Tra i firmatari ci sono il linguista Noam Chomsky, i giuristi John Dugard e Richard Falk, entrambi Relatori Speciali Onu per la Palestina, l’attore teatrale e drammaturgo Moni Ovadia, gli europarlamentari Eleonora Forenza, Curzio Maltese e Sergio Cofferati e Luisa Morgantini, ex vice presidente del Parlamento Europeo. E tra le associazioni i sindacati Fiom-Cgil e Usb e le reti Pax Christi, la Comunità cristiana di base di San Paolo e Ebrei Contro l’Occupazione.
L’annuncio della partenza da Gerusalemme – che per la prima volta avverrà da un paese fuori dai confini europei – del noto evento sportivo italiano aveva da subito sollevato obiezioni e proteste: nel 2018 cadono i 70 anni dalla dichiarazione di indipendenza dello Stato di Israele e la Nakba (la catastrofe) del popolo palestinese, che vide all’epoca l’80% della sua popolazione costretta a fuggire o deportata dal proprio paese.
Il 29 novembre la corsa sarà ufficialmente presentata a Milano, una data – fanno notare i firmatari dell’appello – che “coincide con la Giornata Internazionale Onu di Solidarietà con il Popolo Palestinese”. Per questo nei giorni precedenti, il 25 e il 26 novembre, in tutta Italia si terranno manifestazioni e cicloraduni per protestare contro “l’uso di uno sport strettamente associato alla libertà per mascherare la brutale occupazione militare e il regime di apartheid di Israele”.
Secondo quanto si legge nell’appello, inoltre, il Giro d’Italia ha affidato all’impresa israeliana Comtec Group la gestione della “Grande partenza”. La Comtec svolge attività nelle colonie israeliane nei Territori Occupati, illegali secondo il diritto internazionali. Allo stesso modo, all’evento prenderà parte la squadra nazionale di ciclismo, la cui Federazione sponsorizza e organizza competizioni in aree sotto occupazione militare da parte di Israele.
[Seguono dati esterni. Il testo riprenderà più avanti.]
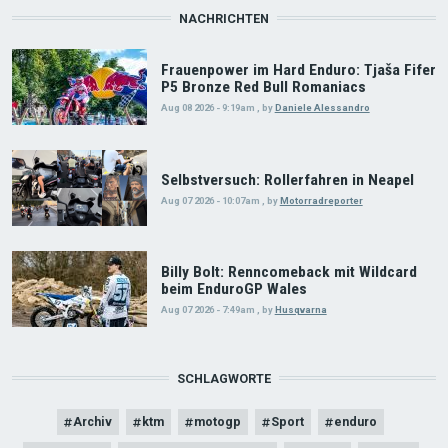
NACHRICHTEN
Frauenpower im Hard Enduro: Tjaša Fifer
P5 Bronze Red Bull Romaniacs
Aug 08 2026 - 9:19am
,
by
Daniele Alessandro
Selbstversuch: Rollerfahren in Neapel
Aug 07 2026 - 10:07am
,
by
Motorradreporter
Billy Bolt: Renncomeback mit Wildcard
beim EnduroGP Wales
Aug 07 2026 - 7:49am
,
by
Husqvarna
SCHLAGWORTE
Archiv
ktm
motogp
Sport
enduro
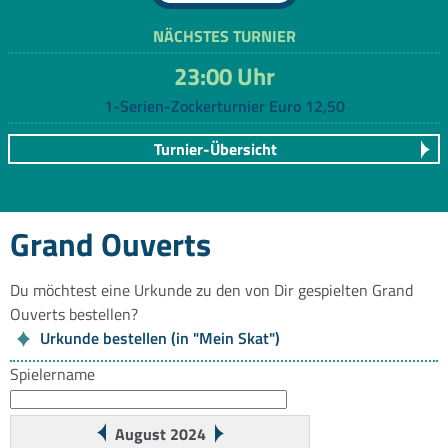
NÄCHSTES TURNIER
23:00 Uhr
1-Serien-Zockerturnier Euro 12,50
Turnier-Übersicht
Grand Ouverts
Du möchtest eine Urkunde zu den von Dir gespielten Grand
Ouverts bestellen?
Urkunde bestellen (in "Mein Skat")
Spielername
August 2024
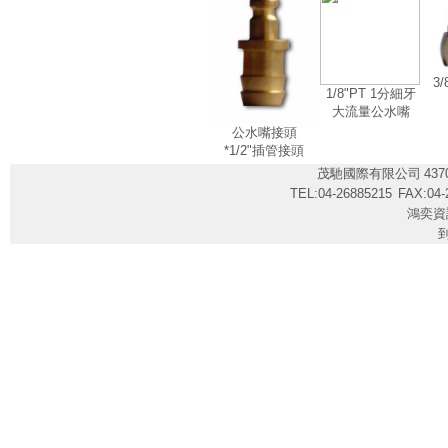
3
1/8"PT 1分細牙
大流量公水嘴
公水嘴接頭
*1/2"插管接頭
茂馳國際有限公司
43
TEL:04-26885215
FAX:04-
鴻奕資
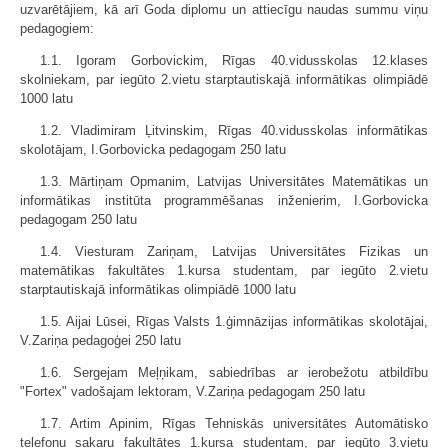
uzvarētājiem, kā arī Goda diplomu un attiecīgu naudas summu viņu
pedagogiem:
1.1. Igoram Gorbovickim, Rīgas 40.vidusskolas 12.klases
skolniekam, par iegūto 2.vietu starptautiskajā informātikas olimpiādē
1000 latu
1.2. Vladimiram Ļitvinskim, Rīgas 40.vidusskolas informātikas
skolotājam, I.Gorbovicka pedagogam 250 latu
1.3. Mārtiņam Opmanim, Latvijas Universitātes Matemātikas un
informātikas institūta programmēšanas inženierim, I.Gorbovicka
pedagogam 250 latu
1.4. Viesturam Zariņam, Latvijas Universitātes Fizikas un
matemātikas fakultātes 1.kursa studentam, par iegūto 2.vietu
starptautiskajā informātikas olimpiādē 1000 latu
1.5. Aijai Lūsei, Rīgas Valsts 1.ģimnāzijas informātikas skolotājai,
V.Zariņa pedagoģei 250 latu
1.6. Sergejam Meļņikam, sabiedrības ar ierobežotu atbildību
"Fortex" vadošajam lektoram, V.Zariņa pedagogam 250 latu
1.7. Artim Apinim, Rīgas Tehniskās universitātes Automātisko
telefonu sakaru fakultātes 1.kursa studentam, par iegūto 3.vietu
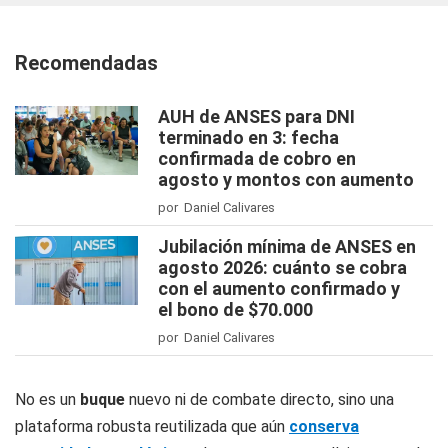
Recomendadas
AUH de ANSES para DNI
terminado en 3: fecha
confirmada de cobro en
agosto y montos con aumento
por Daniel Calivares
Jubilación mínima de ANSES en
agosto 2026: cuánto se cobra
con el aumento confirmado y
el bono de $70.000
por Daniel Calivares
No es un
buque
nuevo ni de combate directo, sino una
plataforma robusta reutilizada que aún
conserva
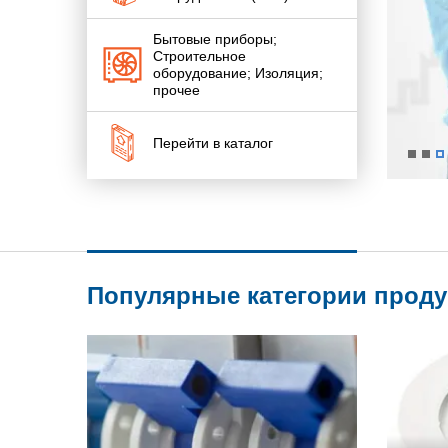
Бытовые приборы;
Строительное
оборудование; Изоляция;
прочее
Перейти в каталог
Популярные категории прод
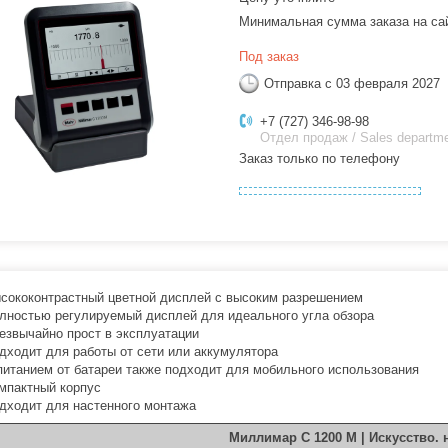
Минимальная сумма заказа на са
Под заказ
Отправка с 03 февраля 2027
+7 (727) 346-98-98
Отдел продаж / Sales departm
Заказ только по телефону
сококонтрастный цветной дисплей с высоким разрешением
лностью регулируемый дисплей для идеального угла обзора
езвычайно прост в эксплуатации
дходит для работы от сети или аккумулятора
питанием от батареи также подходит для мобильного использования
мпактный корпус
дходит для настенного монтажа
Миллимар С 1200 М | Искусство. н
Infine, scrivono i firmatari, nelle immagini, nelle mappe e nei video ufficiali della corsa, “il Giro d’Italia sta ingannevolmente presentando Gerusalemme est, che è sottoposta da 50 anni all’occupazione militare israeliana, come se facesse parte dello Stato di Israele e fosse la sua capitale unificata”.
Coinvolto è anche il pontefice, invitato dal primo ministro israeliano Netanyahu a dare il via ufficiale alla gara, il prossimo maggio. A papa Francesco si sono dunque rivolte anche le organizzazioni della società civile palestinese con una lettera in chui gli chiedono di rifiutare l’invito.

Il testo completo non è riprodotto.